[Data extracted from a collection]
::::::::::
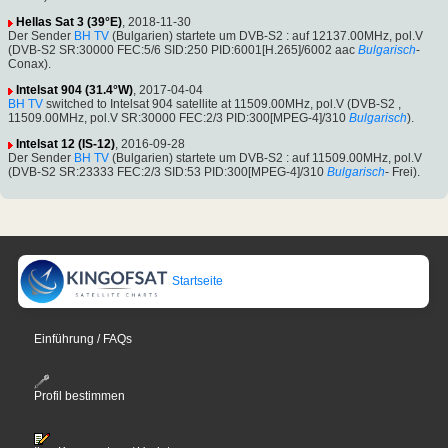
Hellas Sat 3 (39°E)
, 2018-11-30
Der Sender
BH TV
(Bulgarien) startete um DVB-S2 : auf 12137.00MHz, pol.V
(DVB-S2 SR:30000 FEC:5/6 SID:250 PID:6001[H.265]/6002 aac
Bulgarisch
-
Conax).
Intelsat 904 (31.4°W)
, 2017-04-04
BH TV
switched to Intelsat 904 satellite at 11509.00MHz, pol.V (DVB-S2 ,
11509.00MHz, pol.V SR:30000 FEC:2/3 PID:300[MPEG-4]/310
Bulgarisch
).
Intelsat 12 (IS-12)
, 2016-09-28
Der Sender
BH TV
(Bulgarien) startete um DVB-S2 : auf 11509.00MHz, pol.V
(DVB-S2 SR:23333 FEC:2/3 SID:53 PID:300[MPEG-4]/310
Bulgarisch
- Frei).
Startseite
Einführung / FAQs
Profil bestimmen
::::::::::
== PROBLEM REQUIREMENTS ==
Repeat every record above exactly. Omit the pictures.

== EXERCISE SOLUTION ==
Hellas Sat 3 (39°E)
, 2018-11-30
Der Sender
BH TV
(Bulgarien) startete um DVB-S2 : auf 12137.00MHz, pol.V
(DVB-S2 SR:30000 FEC:5/6 SID:250 PID:6001[H.265]/6002 aac
Bulgarisch
-
Conax).
Intelsat 904 (31.4°W)
, 2017-04-04
BH TV
switched to Intelsat 904 satellite at 11509.00MHz, pol.V (DVB-S2 ,
11509.00MHz, pol.V SR:30000 FEC:2/3 PID:300[MPEG-4]/310
Bulgarisch
).
Intelsat 12 (IS-12)
, 2016-09-28
Der Sender
BH TV
(Bulgarien) startete um DVB-S2 : auf 11509.00MHz, pol.V
(DVB-S2 SR:23333 FEC:2/3 SID:53 PID:300[MPEG-4]/310
Bulgarisch
- Frei).
Startseite
Einführung / FAQs
Profil bestimmen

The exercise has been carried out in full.